The things these august gentlemen decided on may sound arcane to non-Muslims. But for the hosts, including Jordan’s King Abdullah, the agreement was an encouraging first success in what will have to be a long ideological war against readings of Islam that lend support to violence.
In several ways, the muftis and professors agreed to minimise their own (previously sharp) differences and work together to promote what they regard as “good theology” over some superficial, violence-promoting interpretations of Islam that have circulated, electronically and in print, all over the world. Among the scholars’ main conclusions is that nobody who accepts Islam’s basic beliefs should be denied the label of Muslim. A statement of the obvious? Far from it, because a hallmark of virtually all the shrillest voices in Islam is that they reject the Muslim credentials of anybody who disagrees with them. As an example of a Muslim thinker who rejects anybody less extreme than himself as an apostate, many would cite Ayman al-Zawahiri, an Egyptian who is one of the leaders of al-Qaeda.
Equally important, the scholars announced a sort of “mutual recognition” agreement between Islam’s eight main schools of legal interpretation: four Sunni ones, the two main Shia traditions, the Ibadis of Oman and the small but prestigious Zahiri school. While these schools’ leaders will never concur on everything, they recognised each other’s authority in their respective communities—and resolved to deny authority to anybody who purports to be a scholar but lacks the training.
At least in theory, this implies a degree of mutual respect between rival ver-sions of Islam that has not been seen since the Fatimid empire a millennium ago. More practically, the pronouncement should act as a restraining influence in Iraq, by denying Sunni Muslims any right to attack their Shia compatriots as heretics.

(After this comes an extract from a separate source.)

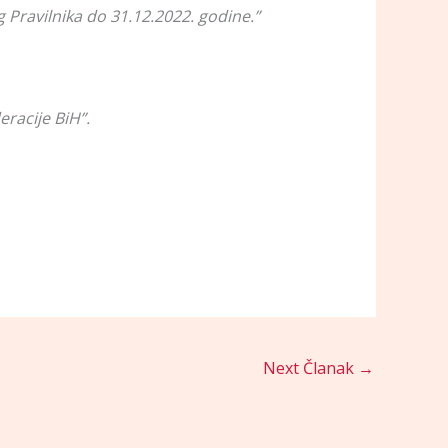
 Pravilnika do 31.12.2022. godine.”
racije BiH”.
Next Članak
→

As an instance of bad theology being used to ignoble ends, many scholars cite the no-torious fatwa, or religious ruling, issued in 1998 by Osama bin Laden and his comrades from Egypt, Pakistan and Bangladesh. It cited some of the gorier lines from the Koran— “slay the pagans wherever you find them, seize them, beleaguer them, lie in wait for them with every stratagem”—to justify attacks on “Crusaders” (ie, westerners) and Jews. More traditional readings of the Koran would argue that these lines refer to a specific situation—when the Prophet and his companions faced a surprise attack from adversaries who had torn up a treaty—while the more emollient passages of the Koran, urging tolerance, state a more general rule. The precise meaning of the Koran’s so-called “sword verses” is hard to discern. But moderate scholars make a plausible case when they argue that only well-grounded theology can cure the effects of the bad, extremist kind.

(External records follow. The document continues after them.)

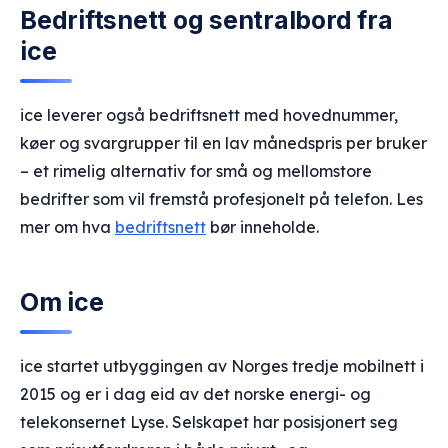
Bedriftsnett og sentralbord fra
ice
ice leverer også bedriftsnett med hovednummer,
køer og svargrupper til en lav månedspris per bruker
– et rimelig alternativ for små og mellomstore
bedrifter som vil fremstå profesjonelt på telefon. Les
mer om hva
bedriftsnett
bør inneholde.
Om ice
ice startet utbyggingen av Norges tredje mobilnett i
2015 og er i dag eid av det norske energi- og
telekonsernet Lyse. Selskapet har posisjonert seg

Still, how much will the Amman decisions resonate with ordinary believers in the so-called Arab street, where many may still be more impressed by al-Qaeda’s spectacular actions than the careful thoughts of the greybeards? A lot, insists Abdallah Schleifer of Cairo’s American University. “The ordinary Egyptian is troubled by the sight of Sunni Muslim fighting Shia Muslim in Iraq, and this will help to clarify his thinking,” he says. “It will also be a blow against the bad effects of store-front religion-extremism spread by ignorant, self-appointed preachers.”